I am not one to get stressed. In fact, I've hardly ever really been frantically stressed like many people I know. Of course, I always have about ten million minor worries, but I've never been the sort to freak out over a big assignment - just complain internally a little and then go with the flow.

But recently it hit me that I only get one chance to get into a good college and if I don't then well I could be screwed. And it hit me pretty hard and painfully and so I said, my goodness I have to get straight A+s by the end of this year to make sure I get into a good one. I have to do well on every assignment, study for every test until I know everything, and revise every paper over and over again until it is right.

I got an 82 on a test/quizthing the other day and almost swore aloud when I saw it in the middle of class. (And I never swear.) Then every time I thought about it I wanted to cry and was angry with myself and angry with the teacher for not having even explained more than just a little bit about what the test was on. And I know it should be put in the past because there is no other place for it.I'm just so worried. These fears make me obsessive and this obsession makes me compulsive and that's where I get to the very unpleasantness of the thing. I feel unprepared. I feel like getting into college is like a chess-game, in which a good player has to plan his every move far in advance in order to come out victorious. I am remorseful over the Bs and one shameful C that I got in freshman year, two years ago. In fact, I am remorseful over every B that has appeared on my report card all throughout high school, and angry that they have not only made an occasional appearance, because I mostly get A's with two or three B's. The blind ambition to get a row of grades above 94 on my year's-end report card is stressful.

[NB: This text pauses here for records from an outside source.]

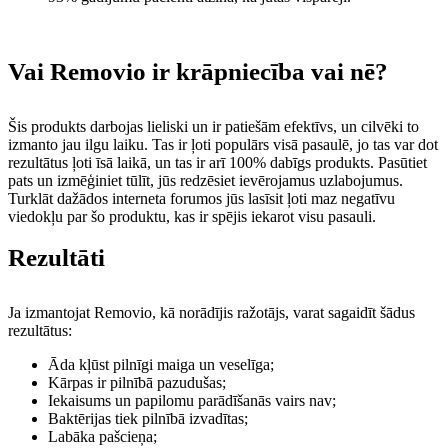
Vai Removio ir krāpniecība vai nē?
Šis produkts darbojas lieliski un ir patiešām efektīvs, un cilvēki to
izmanto jau ilgu laiku. Tas ir ļoti populārs visā pasaulē, jo tas var dot
rezultātus ļoti īsā laikā, un tas ir arī 100% dabīgs produkts. Pasūtiet
pats un izmēģiniet tūlīt, jūs redzēsiet ievērojamus uzlabojumus.
Turklāt dažādos interneta forumos jūs lasīsit ļoti maz negatīvu
viedokļu par šo produktu, kas ir spējis iekarot visu pasauli.
Rezultāti
Ja izmantojat Removio, kā norādījis ražotājs, varat sagaidīt šādus
rezultātus:
Āda kļūst pilnīgi maiga un veselīga;
Kārpas ir pilnībā pazudušas;
Iekaisums un papilomu parādīšanās vairs nav;
Baktērijas tiek pilnībā izvadītas;
Labāka pašcieņa;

But I realized that the schools I want most to go to are so selective, accepting usually less than 30% of their applicants, sometimes a lot less. I didn't know this before! I didn't know those were the ones I'd pick! How was I supposed to know, so far in advance? It seems like I should've known freshman year to get high grades to get into all honors tenth grade classes to get recommended for eleventh grade IB classes, of which in eleventh grade now I have none. At least I'm not going to mess up next year. It's going to be my most challenging schedule yet with APs and IBs and other such things. And then I worry that it will be a lot of work and I'd fall behind which I cannot under any circumstances ever do ever.

I've been so harrowed about it lately. For example, I got home from school today and read a letter from the school that got send to my house concerning a change in school uniform. See, usually, seniors are allowed to wear pastel colored blouses with no sweater or vest, while the rest of the students are made to wear plain white blouses with sweaters/vests over them. But next year seniors will be able only to wear blue shirts with a sweater or vest over them. I burst out crying. Yes, it is mightily disappointing to face another year of boring uniforms when I had looked forward to a little less dulness, but it's no reason to start sobbing. Really I wasn't in such a fit of nerves because of the uniform change but rather because of the stressfulness of all this and worrying about the mistakes I made in the past with not having gotten the best grades I could've gotten, and the imperative need to get the best grades now. And I know I'm not even applying to colleges for another, what, seven or eight months? But like I said, it feels like I had to start earlier than I am starting now with everything planned out just so to ensure success.

Success. It makes me jealous. My cardinal sin is fear and one of the many things of which I am afraid is failure. Fear leads me to jealousy and I envy those who strive to do their best all the time and who have planned since freshman year and who did take all those IB classes and who do get straight A's all the time. I'm jealous. I'm jealous and it's not good, for I should instead be motivated for myself without the poison of jealousy slipping in.